Here we are introduced to the idea of God as Trinity. In one breath Jesus speaks of Father, Son and Holy Spirit; a Union that give Christians a deep assuredness of God’s presence in all of their lives. For the Jewish disciples, committed to a belief in one God, this seems the opposite of everything they were taught to believe in. No wonder it had made no sense; that Jesus regarded God as intimately as a son would love a human father was enough of a challenge. And now, the Holy Spirit – sent from both the Father and the Son to be our guardian and guide.  

God fusses over us, as Jesus reminds us, like a hen with her chicks. So much so, that even with the tragic foreboding of the end of Jesus'  earthly life, it is the spiritual wellbeing of his friends and his followers that concerns him most. Since he drew them to his side they have belonged to him; the nearness of his death elevates his sense of responsbility to that of a parent and child.  He has only just promised that he will not leave us orphans. His desire to always be among us in the everyday and the everywhere can only be fulfilled by the gift of the Holy Spirit; the Paraclete - the One who walks Beside - an eternal companion offering unconditional love, wisdom and guidance. 

Everything that Jesus has, he gives to us.

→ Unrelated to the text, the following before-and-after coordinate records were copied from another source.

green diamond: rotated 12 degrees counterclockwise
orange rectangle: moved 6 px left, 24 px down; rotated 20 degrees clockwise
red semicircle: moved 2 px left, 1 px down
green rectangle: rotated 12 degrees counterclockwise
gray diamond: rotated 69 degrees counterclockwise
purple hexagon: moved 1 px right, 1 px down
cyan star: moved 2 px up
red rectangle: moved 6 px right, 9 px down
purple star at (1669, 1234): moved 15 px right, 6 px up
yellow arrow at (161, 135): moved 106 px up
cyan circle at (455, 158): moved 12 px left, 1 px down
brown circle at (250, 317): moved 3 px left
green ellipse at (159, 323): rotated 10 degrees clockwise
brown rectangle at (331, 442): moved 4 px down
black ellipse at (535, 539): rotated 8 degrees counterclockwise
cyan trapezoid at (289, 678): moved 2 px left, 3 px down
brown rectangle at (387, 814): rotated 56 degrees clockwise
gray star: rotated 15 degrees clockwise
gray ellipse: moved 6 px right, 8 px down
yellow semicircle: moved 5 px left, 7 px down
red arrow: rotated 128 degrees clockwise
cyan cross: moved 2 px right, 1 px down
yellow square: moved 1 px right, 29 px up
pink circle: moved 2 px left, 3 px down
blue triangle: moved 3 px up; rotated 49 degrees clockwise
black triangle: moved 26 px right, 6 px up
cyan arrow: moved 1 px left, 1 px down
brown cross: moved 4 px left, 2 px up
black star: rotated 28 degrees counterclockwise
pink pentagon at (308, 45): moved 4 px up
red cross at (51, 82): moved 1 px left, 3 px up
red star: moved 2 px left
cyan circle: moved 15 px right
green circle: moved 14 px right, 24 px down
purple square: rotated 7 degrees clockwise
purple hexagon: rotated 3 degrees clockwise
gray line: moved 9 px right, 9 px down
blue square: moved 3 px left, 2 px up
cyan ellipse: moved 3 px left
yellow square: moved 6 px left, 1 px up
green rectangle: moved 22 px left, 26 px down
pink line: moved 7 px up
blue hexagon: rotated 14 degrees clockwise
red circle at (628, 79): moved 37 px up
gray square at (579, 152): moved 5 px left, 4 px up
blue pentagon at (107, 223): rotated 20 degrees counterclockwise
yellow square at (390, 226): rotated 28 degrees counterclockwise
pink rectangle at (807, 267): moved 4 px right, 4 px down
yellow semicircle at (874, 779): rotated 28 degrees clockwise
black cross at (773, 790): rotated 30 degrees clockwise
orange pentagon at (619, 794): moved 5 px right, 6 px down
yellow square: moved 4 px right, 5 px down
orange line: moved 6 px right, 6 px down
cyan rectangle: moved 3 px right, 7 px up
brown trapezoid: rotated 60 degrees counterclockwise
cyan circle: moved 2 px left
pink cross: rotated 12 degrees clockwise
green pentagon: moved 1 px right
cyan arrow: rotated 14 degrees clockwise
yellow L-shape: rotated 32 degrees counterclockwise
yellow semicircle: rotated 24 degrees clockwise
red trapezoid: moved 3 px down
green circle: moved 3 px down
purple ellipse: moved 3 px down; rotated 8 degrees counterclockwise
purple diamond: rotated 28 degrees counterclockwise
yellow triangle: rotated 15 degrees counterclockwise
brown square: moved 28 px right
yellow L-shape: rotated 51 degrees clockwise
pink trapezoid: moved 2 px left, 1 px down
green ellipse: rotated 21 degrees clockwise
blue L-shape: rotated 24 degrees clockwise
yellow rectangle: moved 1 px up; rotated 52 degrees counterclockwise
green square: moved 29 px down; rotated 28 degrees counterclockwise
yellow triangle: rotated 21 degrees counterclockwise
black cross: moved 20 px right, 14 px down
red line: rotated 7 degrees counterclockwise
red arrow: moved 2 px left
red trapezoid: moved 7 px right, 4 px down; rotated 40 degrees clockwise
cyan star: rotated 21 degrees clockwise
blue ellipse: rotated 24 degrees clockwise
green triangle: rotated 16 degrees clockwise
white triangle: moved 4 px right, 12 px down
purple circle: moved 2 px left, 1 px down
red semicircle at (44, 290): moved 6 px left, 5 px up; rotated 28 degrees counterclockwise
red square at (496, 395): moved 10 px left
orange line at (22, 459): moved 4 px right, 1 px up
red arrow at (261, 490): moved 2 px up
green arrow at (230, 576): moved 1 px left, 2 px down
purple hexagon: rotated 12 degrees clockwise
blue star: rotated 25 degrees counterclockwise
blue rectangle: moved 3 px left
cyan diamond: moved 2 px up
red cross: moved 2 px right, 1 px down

As Christians, we call on this wraparound of God’s presence with every Sign of the Cross. A Unity and a Tri-unity of loving invitation and promise.   Our lives will be anything but easy if we leave the world's claim on us and try to follow our brother Jesus as servants of compassion. The peace he offers us is not one of avoidance or retreat; it is the peace of living in God's light. Walking in Jesus' footsteps, we can rest in the holding of the Father embrace and  the watchfulness of the Holy Spirit. A peace that assures all of us that we too are part of this Family of Love.